● Task to carry out: Only one span of the material below is wanted. Output it exactly, from the line with "CONTACT (1142, 76)" through the line with "向日葵视频下载成人新闻 (603, 434)", without any pictures.
# # # # #
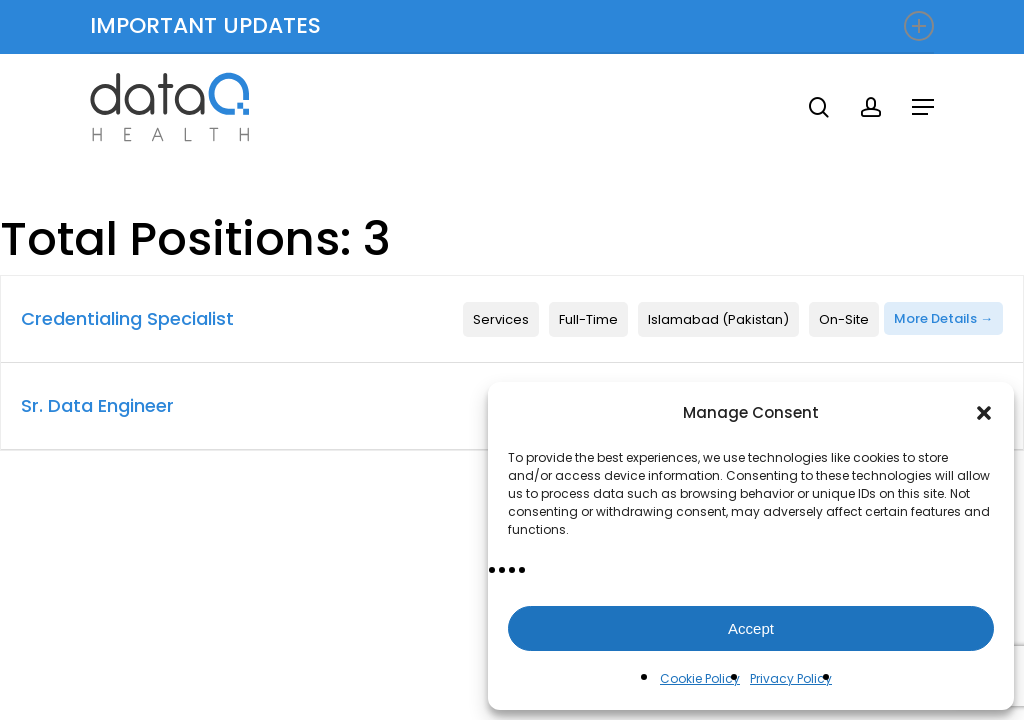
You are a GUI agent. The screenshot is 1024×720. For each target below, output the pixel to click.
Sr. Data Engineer (97, 405)
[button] (984, 413)
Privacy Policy (791, 678)
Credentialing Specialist (127, 318)
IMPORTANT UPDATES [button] (512, 25)
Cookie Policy (700, 678)
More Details (943, 318)
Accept (751, 628)
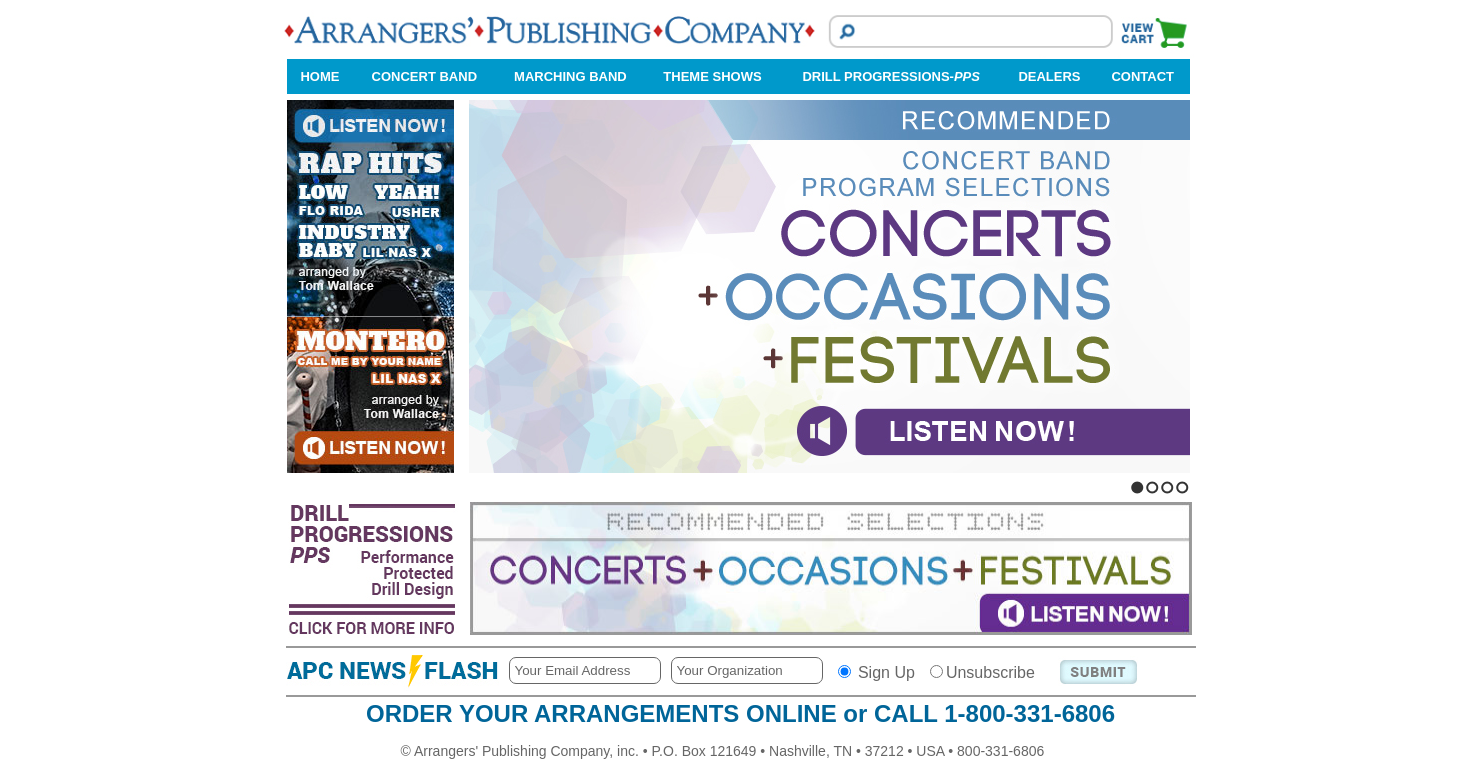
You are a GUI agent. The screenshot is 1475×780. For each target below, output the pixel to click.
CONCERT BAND (424, 76)
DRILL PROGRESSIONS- (890, 76)
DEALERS (1049, 76)
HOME (319, 76)
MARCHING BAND (570, 76)
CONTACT (1142, 76)
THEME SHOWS (712, 76)
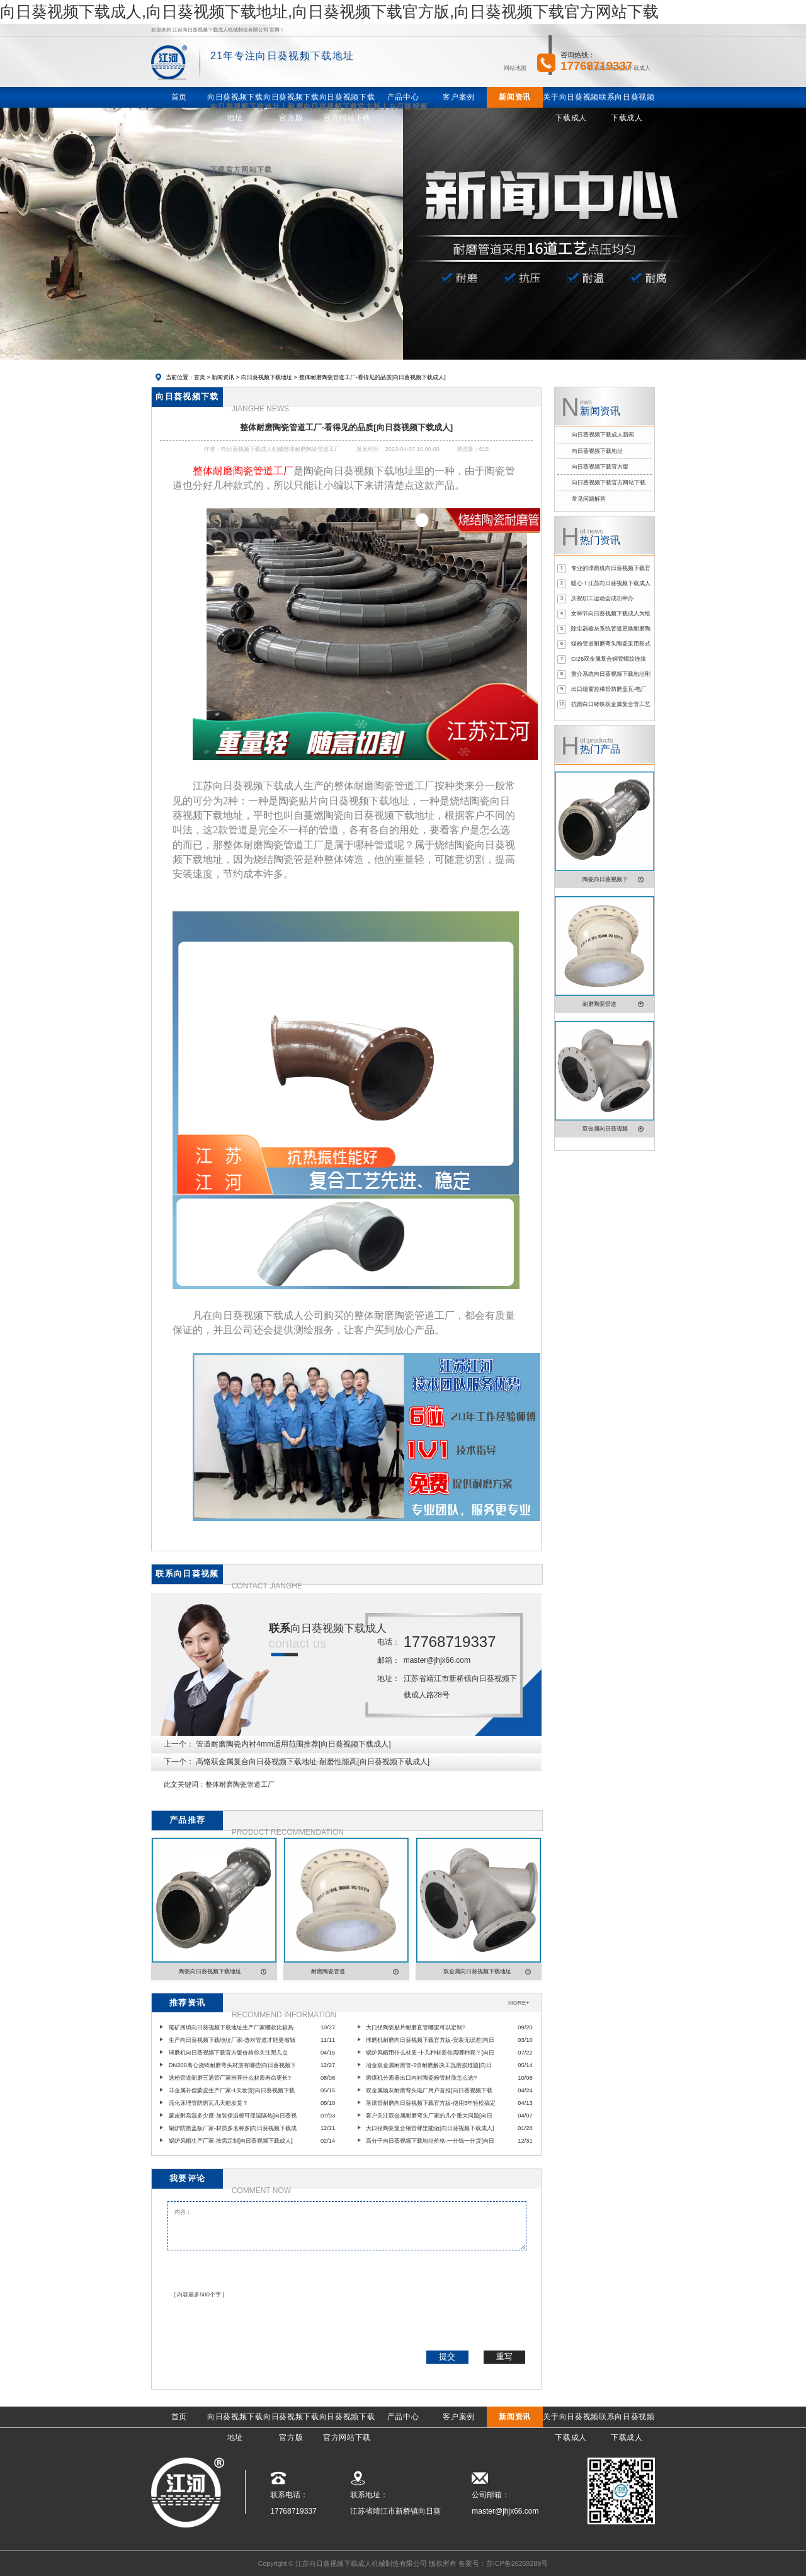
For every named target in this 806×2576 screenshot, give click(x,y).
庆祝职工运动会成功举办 (602, 598)
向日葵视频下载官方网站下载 (608, 482)
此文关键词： (184, 1784)
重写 (504, 2356)
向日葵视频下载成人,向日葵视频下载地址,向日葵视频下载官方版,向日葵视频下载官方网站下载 (329, 11)
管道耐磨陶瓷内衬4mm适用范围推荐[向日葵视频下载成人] (293, 1744)
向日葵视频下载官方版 (600, 467)
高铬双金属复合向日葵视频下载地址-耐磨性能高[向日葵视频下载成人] (312, 1761)
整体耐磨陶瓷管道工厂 (240, 1784)
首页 (199, 377)
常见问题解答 (589, 499)
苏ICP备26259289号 (517, 2563)
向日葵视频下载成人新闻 (603, 434)
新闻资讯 (223, 377)
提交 (447, 2356)
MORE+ (518, 2003)
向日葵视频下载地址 (266, 377)
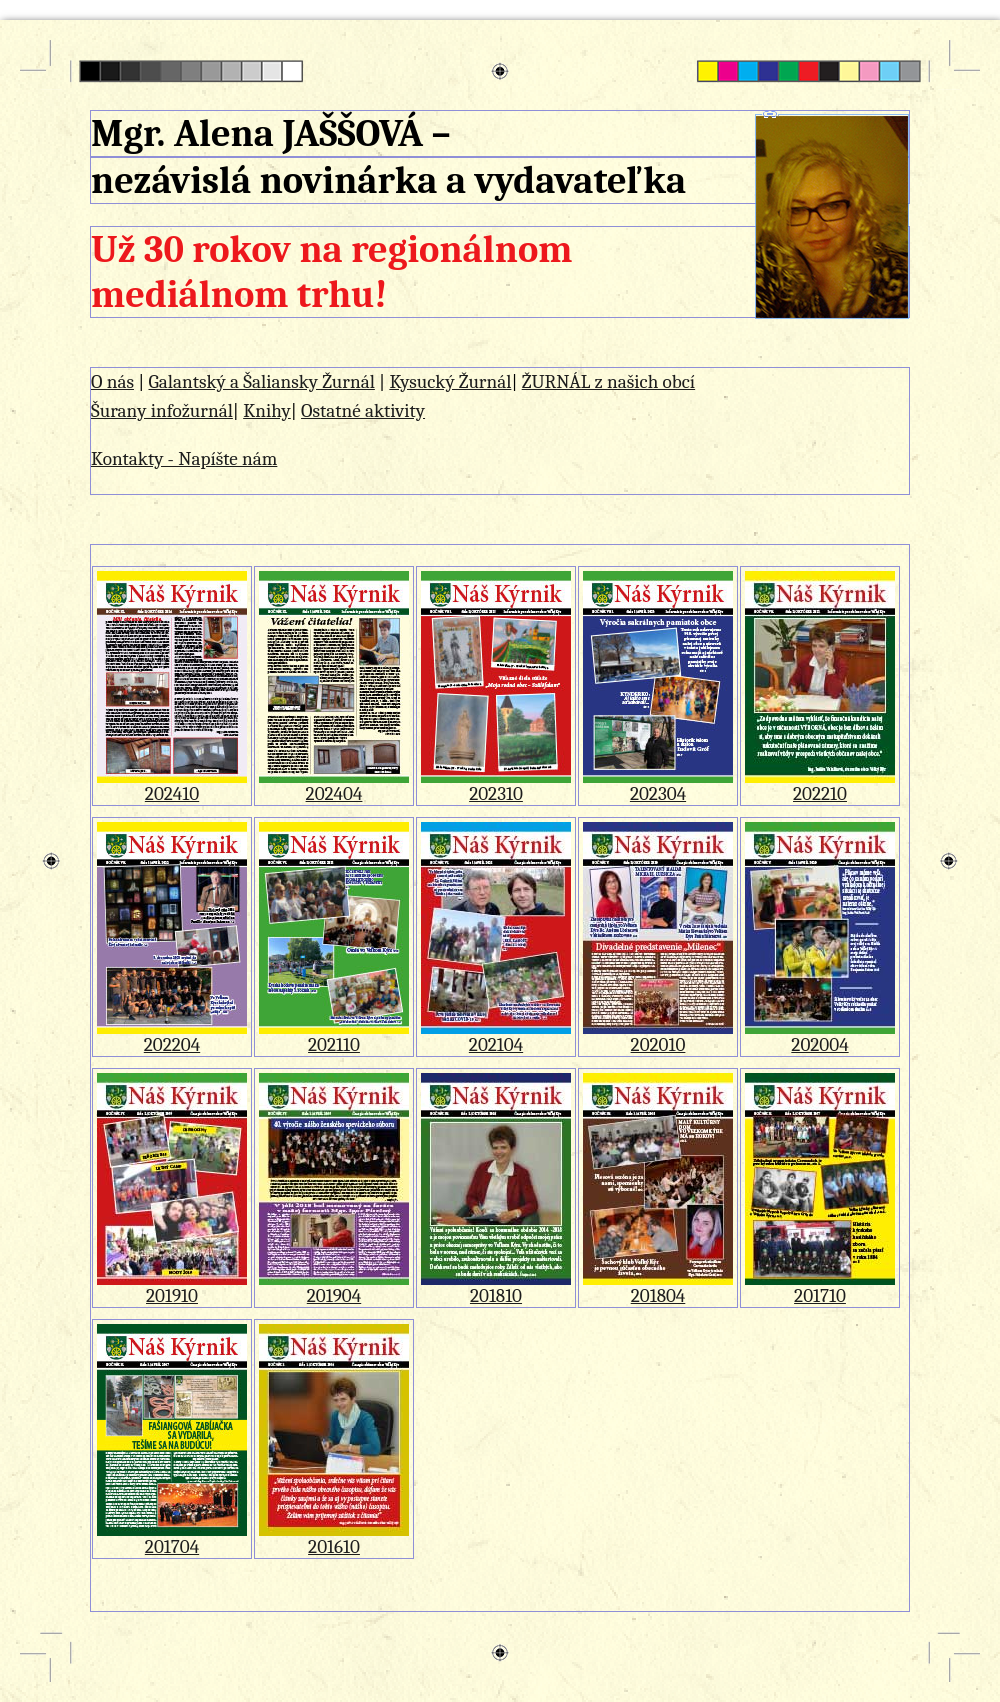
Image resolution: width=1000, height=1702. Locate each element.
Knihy (267, 411)
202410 (172, 785)
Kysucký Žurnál (450, 382)
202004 (820, 1036)
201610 (334, 1538)
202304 (658, 785)
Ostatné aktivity (363, 411)
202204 (172, 1036)
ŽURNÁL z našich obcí (608, 382)
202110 (334, 1036)
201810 (496, 1287)
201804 (658, 1287)
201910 (172, 1287)
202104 (496, 1036)
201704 (172, 1538)
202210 (820, 785)
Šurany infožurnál (162, 411)
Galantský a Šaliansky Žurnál (261, 382)
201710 (820, 1287)
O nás (112, 382)
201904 (334, 1287)
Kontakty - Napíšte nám (184, 459)
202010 (658, 1036)
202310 (496, 785)
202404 (334, 785)
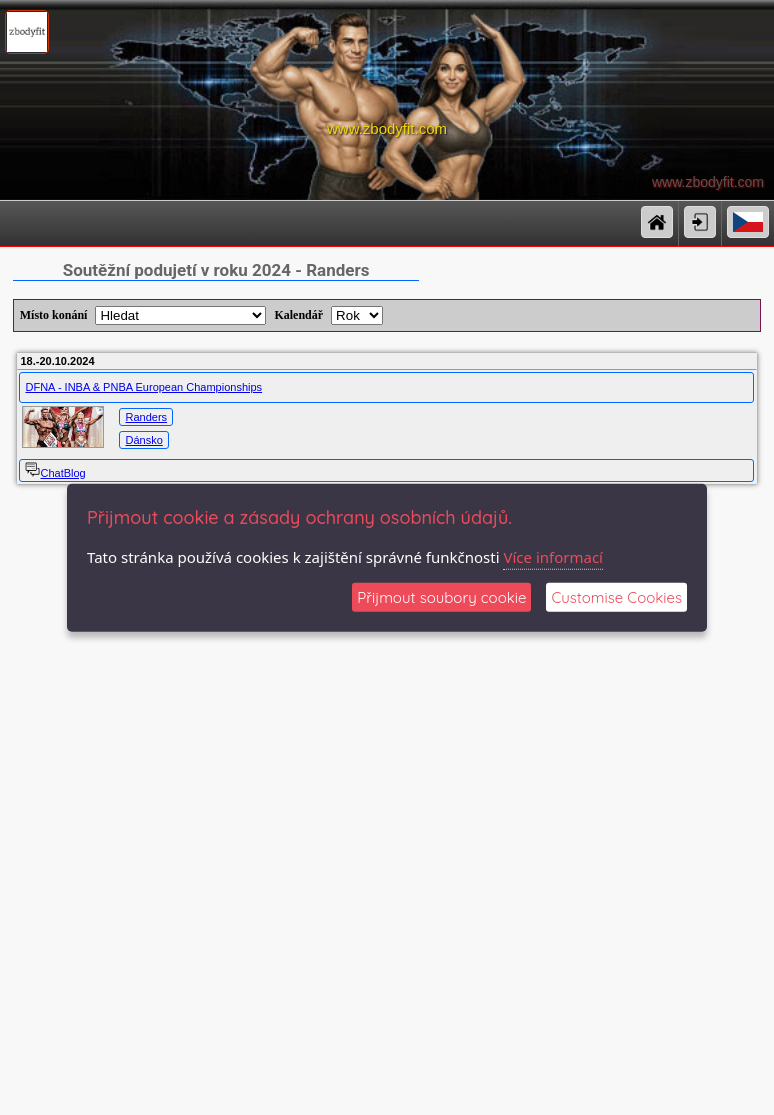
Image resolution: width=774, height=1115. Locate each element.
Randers (146, 417)
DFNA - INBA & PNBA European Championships (143, 387)
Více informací (553, 556)
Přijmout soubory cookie (441, 597)
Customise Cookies (616, 597)
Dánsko (143, 440)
# # # # #
● Finished exercise:
CONTACT (1142, 76)
THEME SHOWS (712, 76)
For every named target in this 806×2576 screenshot, give click(x,y).
庆祝职工运动会成功举办 (602, 598)
向日葵视频下载官方网站下载 (608, 482)
此文关键词： (184, 1784)
重写 (504, 2356)
向日葵视频下载成人,向日葵视频下载地址,向日葵视频下载官方版,向日葵视频下载官方网站下载 (329, 11)
管道耐磨陶瓷内衬4mm适用范围推荐[向日葵视频下载成人] (293, 1744)
向日葵视频下载官方版 (600, 467)
高铬双金属复合向日葵视频下载地址-耐磨性能高[向日葵视频下载成人] (312, 1761)
整体耐磨陶瓷管道工厂 (240, 1784)
首页 (199, 377)
常见问题解答 (589, 499)
苏ICP备26259289号 (517, 2563)
向日葵视频下载成人新闻 (603, 434)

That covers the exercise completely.